**DATA**

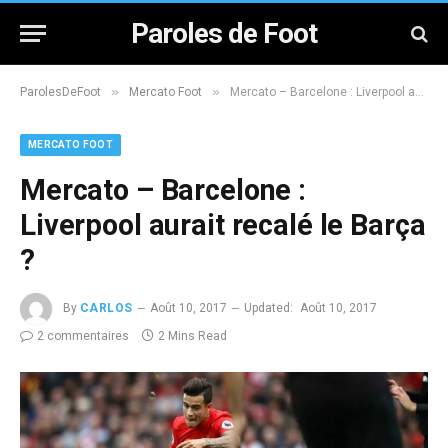
Paroles de Foot
»
»
ParolesDeFoot
Mercato Foot
Mercato – Barcelone : Liverpool aurait recalé le Barça ?
MERCATO FOOT
Mercato – Barcelone :
Liverpool aurait recalé le Barça
?
By
CARLOS
Août 10, 2017
Updated:
Août 10, 2017
2 commentaires
2 Mins Read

**EXERCISE PROMPT**
Write the records out again in full, exactly, and skip every picture.

**EXERCISE ANSWER**
Paroles de Foot
»
»
ParolesDeFoot
Mercato Foot
Mercato – Barcelone : Liverpool aurait recalé le Barça ?
MERCATO FOOT
Mercato – Barcelone :
Liverpool aurait recalé le Barça
?
By
CARLOS
Août 10, 2017
Updated:
Août 10, 2017
2 commentaires
2 Mins Read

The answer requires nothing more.